ADA/EASD Consensus Report: 2022 update launched
The EASD and the American Diabetes Association (ADA) together launched their updated Consensus Report on the Management of Hyperglycaemia in Type 2 Diabetes. A draft version had previously been presented at the ADA conference in June, and the final version has incorporated feedback from the diabetes healthcare community, to include a greater focus on person-centred care, equity of care and managing weight loss.
The update provides guidance on improving equity of care and also on how the social determinants of health (SDOH) impact on effective management of hyperglycaemia. It also focuses on the importance of weight loss, placing it on equal footing with glycaemic-lowering, and including advice on using medications (both glucose-lowering and weight-specific).
Greater attention has been given to the person’s involvement in their own diabetes care, including their home and economic circumstances, how they feel about the side effects of different possible medications and helping choose their medication, and playing a full part in forming a care management plan with their healthcare professional that is regularly monitored and updated. Early aggressive care is encouraged, including combination therapy from the time of diagnosis, along with ensuring regular reviews and avoiding therapeutic inertia.
Various recommendations on physical activity are included, including light exercise or resistance training every 30 minutes while sitting; an extra 500 steps per day; 150 minutes of moderate-to-vigorous physical activity every week; strength training two or three times per week; and finally daily sleep of between 6 and 9 hours’ duration. A new infographic (Figure 1) provides a concise summary.
Advice on glucose-lowering therapies, including a revised treatment algorithm, has been updated, to include recommendations on oral GLP-1 RAs, higher doses of dulaglutide and semaglutide, the GIP/GLP-1 RA class, and combination of GLP-1 RAs and insulin. Specific information on comorbid conditions is included, including atherosclerotic cardiovascular disease, heart failure and chronic kidney disease.
The Consensus was simultaneously published in Diabetes Care and Diabetologia. Click here to view it in full.
Click here to read Pam Brown’s summary of the changes since the 2018/2019 versions.
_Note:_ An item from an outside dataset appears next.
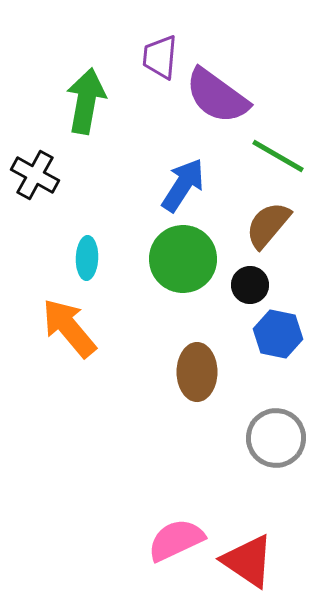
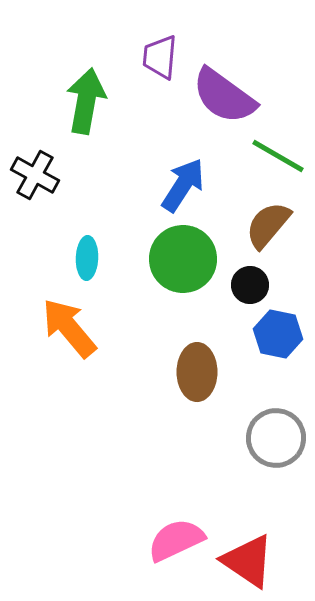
purple semicircle: moved 7 px right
Novel triple-acting agent shows promising effects on glycaemia and weight
Many of the newer glucose-lowering therapies have centred around the incretin hormones glucagon-like peptide-1 (GLP-1) and gastric inhibitory peptide (GIP), with DPP-4 inhibitors, GLP-1 RAs and the dual GIP/GLP-1 receptor agonist tirzepatide all in production.
Development is ongoing, and results of a Phase 1 study of LY3437943, a novel agent targeting the GIP, GLP-1 and glucagon receptors, were presented at the EASD Meeting. Seventy-two people with type 2 diabetes were randomised to varying doses of the study drug, or to dulaglutide or placebo, for up to 12 weeks.
By week 12, mean HbA1c decreased in all groups, with higher doses of LY3437943 showing significant placebo-adjusted reductions of up to 17.1 mmol/mol. Dose-dependent reductions in body weight, up to 8.96 kg greater than placebo, were observed with the new agent. Although the authors cautioned against using cross-study comparisons, it appears that the reductions in HbA1c and body weight were greater even than those achieved with tirzepatide in its Phase 3 trials. Significant reductions in blood pressure were also seen in the LY3437943 groups.
As with the GLP-1 RA class, the most common treatment-emergent adverse events were gastrointestinal in nature and mostly mild in severity. However, some concern was expressed over increases in heart rate, with increases of 10 beats/min from baseline seen with the highest dose, roughly double that seen with tirzepatide and semaglutide in the SURPASS-2 study.
UKPDS at 44 years: Legacy effect persists
Analysis of the UK Prospective Diabetes Study (UKPDS) is ongoing and shows that, 44 years on, the legacy effects of implementing intensive blood glucose control straight after type 2 diabetes diagnosis continue to persist.
Starting in 1977, the UKPDS randomly allocated people with newly diagnosed type 2 diabetes to an intensive blood glucose control strategy with sulfonylureas, insulin or metformin, or to a conventional blood glucose control strategy, primarily with diet. The 20-year trial results, published in 1998, showed that good blood glucose control reduced the risk of diabetes complications. The results led to international guidelines recommending intensive blood glucose control for everyone with type 2 diabetes. This meant that, post-study, the therapies and blood glucose levels in the two UKPDS groups rapidly became similar. Despite this convergence, the 10-year post-study follow-up analysis, published in 2008, showed that the reduction in the risk of diabetes complications continued for up to 30 years – the so-called legacy effect of early intensive blood glucose control.
In this latest analysis, the legacy effect was shown to persist at 44 years’ follow-up, with early intensive control with insulin or sulfonylureas resulting in 11% fewer deaths and 26% fewer diabetes complications such as kidney failure and retinopathy, compared with conventional treatment. Early intensive control with metformin led to 31% fewer heart attacks and 25% fewer deaths.